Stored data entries
####################
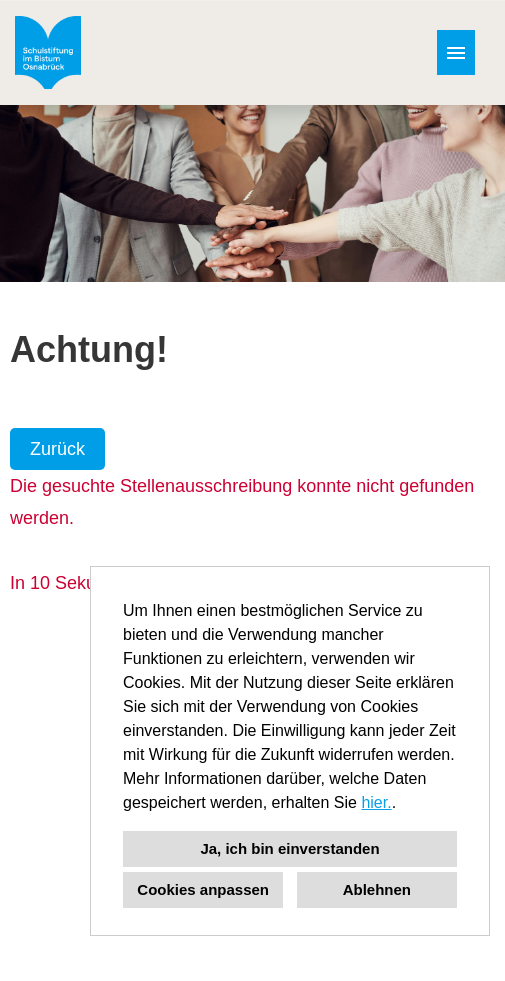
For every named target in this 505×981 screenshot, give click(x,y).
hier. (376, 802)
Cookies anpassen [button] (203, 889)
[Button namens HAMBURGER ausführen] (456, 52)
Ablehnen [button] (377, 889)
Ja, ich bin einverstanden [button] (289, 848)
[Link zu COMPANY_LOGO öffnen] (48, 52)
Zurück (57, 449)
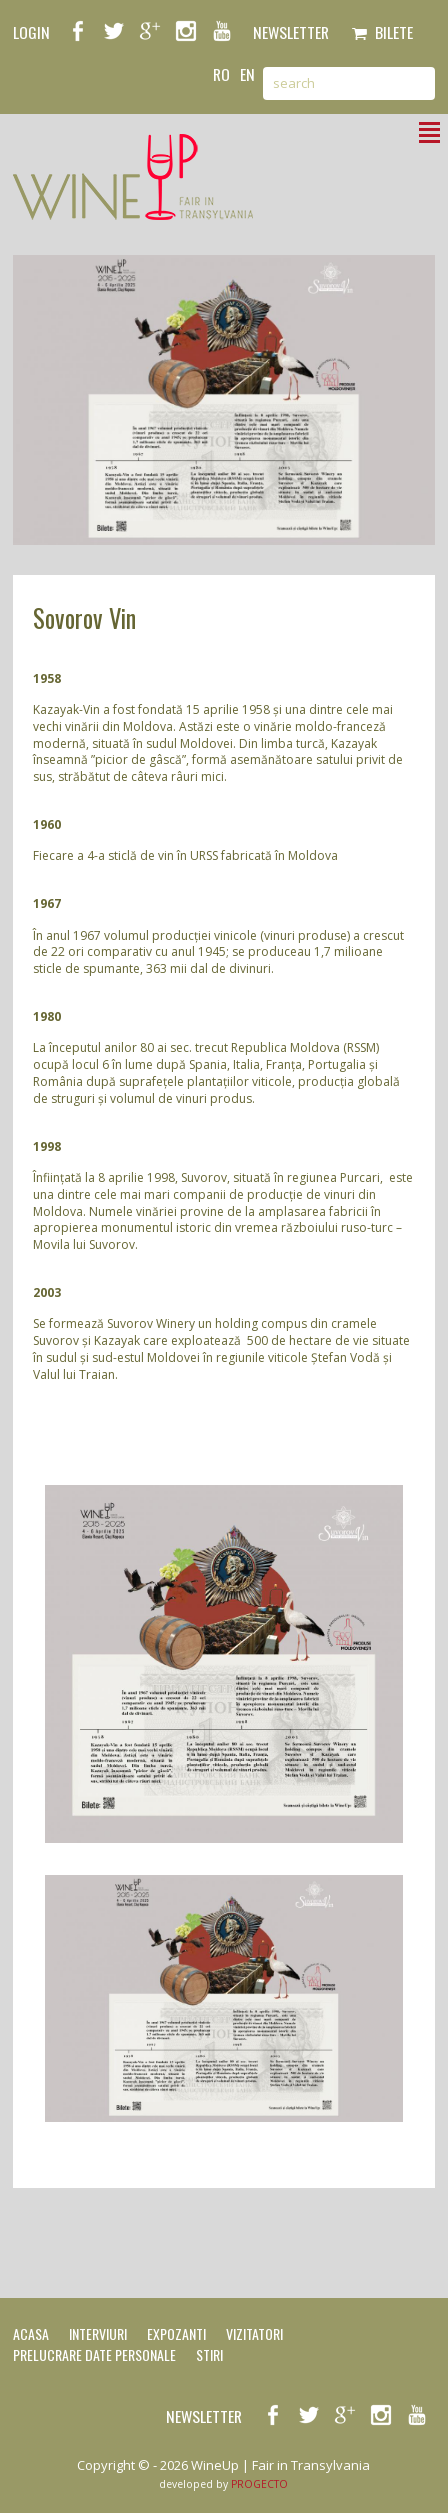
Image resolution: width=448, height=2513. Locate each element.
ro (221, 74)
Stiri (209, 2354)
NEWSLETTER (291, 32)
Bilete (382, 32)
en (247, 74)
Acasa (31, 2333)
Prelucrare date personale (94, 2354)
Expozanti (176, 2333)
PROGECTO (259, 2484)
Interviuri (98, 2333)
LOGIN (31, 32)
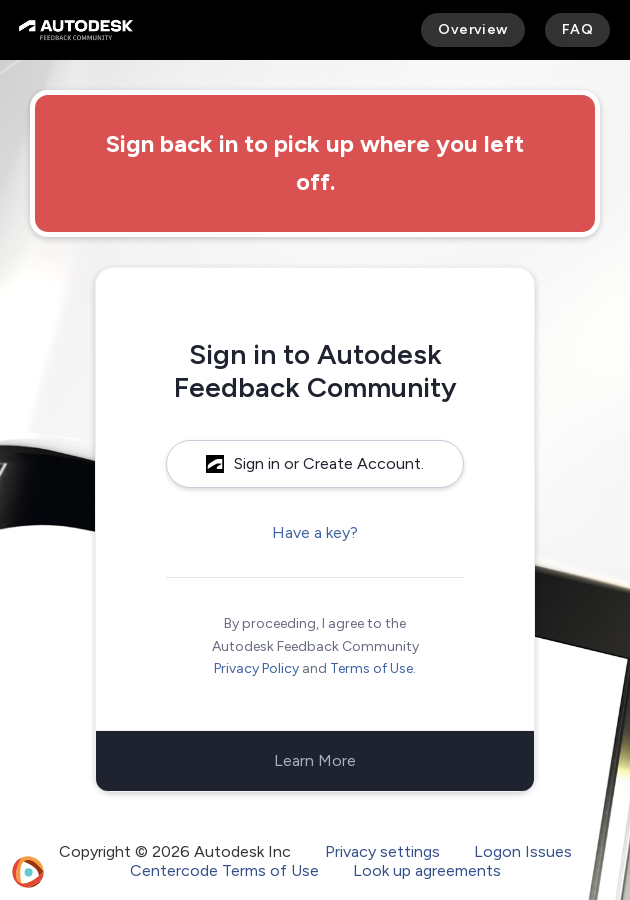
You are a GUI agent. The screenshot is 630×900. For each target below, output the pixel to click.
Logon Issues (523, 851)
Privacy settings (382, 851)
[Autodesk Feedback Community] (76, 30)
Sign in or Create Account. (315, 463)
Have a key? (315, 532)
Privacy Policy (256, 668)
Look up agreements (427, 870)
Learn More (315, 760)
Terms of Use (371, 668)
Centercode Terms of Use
####################
[Work to be completed]:
Among the records above, find each line holding "screenshot" and list it.

[Task solution]:
For every named target in this 505×981 screenshot, give click(x,y).
You are a GUI agent. The screenshot is 630×900. For each target below, output the pixel to click.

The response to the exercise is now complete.